Inhaled steroids for asthma is the recommended first-line treatment for patients who are uncontrolled. Inhaled steroids have led to fewer hospitalizations and deaths over the past 10-15 years.
Recent Global Initiative for Asthma guidelines, recommend in mild asthma, intermittent use of an inhaled steroid and long acting beta-2 agonist (LABA) on an as needed basis for patients in treatment step 1. Past guidelines recommended albuterol as an add needed basis for those patients. More moderate to severe patients are recommended to use an inhaled steroid on a continual basis. Many patients remain controlled taking these medications, but because of compliance issues, there are those who stop inhaled steroids.
A recent study published in the Annals of Allergy, Asthma and Immunology titled “Discontinuation of inhaled corticosteroids (DISCO) in patients with controlled asthma” looked to determine the clinical outcomes of discontinuing inhaled steroids in patients with well controlled mild asthma.
They investigated the clinical outcomes of stopping inhaled steroids in patients versus patients who continued treatment. The time to loss of control was measured.
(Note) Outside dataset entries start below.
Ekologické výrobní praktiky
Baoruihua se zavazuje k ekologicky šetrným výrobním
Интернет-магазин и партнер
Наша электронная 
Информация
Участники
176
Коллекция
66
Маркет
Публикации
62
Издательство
The conclusions of the study showed a significant difference in the time to loss of control between the steroid withdrawal group versus those who continued treatment. Other markers seen in those to stopped inhaled steroids were, increased fractional exhaled nitric oxide levels, sputum eosinophil counts and serum total immunoglobulin E levels.
Therefore the study suggests that the maintenance of inhaled steroids may help keep patients’ asthma under control in those with mild, well-controlled asthma, which is associated with good clinical outcomes.
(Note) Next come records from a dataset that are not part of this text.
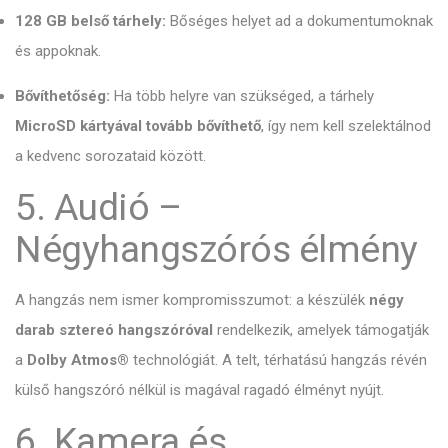
128 GB belső tárhely:
Bőséges helyet ad a dokumentumoknak
és appoknak.
Bővíthetőség:
Ha több helyre van szükséged,
a tárhely
MicroSD kártyával tovább bővíthető
,
így nem kell szelektálnod
a kedvenc sorozataid között.
5. Audió –
Négyhangszórós élmény
A hangzás nem ismer kompromisszumot:
a készülék
négy
darab sztereó hangszóróval
rendelkezik,
amelyek támogatják
a
Dolby Atmos®
technológiát.
A telt,
térhatású hangzás révén
külső hangszóró nélkül is magával ragadó élményt nyújt.
6. Kamera és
Compliance with asthma medication can be difficult with patients. In practice, patients stop inhaled steroids without consulting a physician. Previous studies have shown that those who stop inhaled steroids can have mild loss of control to acute asthma exacerbations. Thus the regular use of them has been emphasized. However there are potential long term side effects such as osteoporosis, diabetes and skin thinning. So additional considerations need to be taken account for individual patients whether or not one is able to stop inhaled steroids if they are well controlled.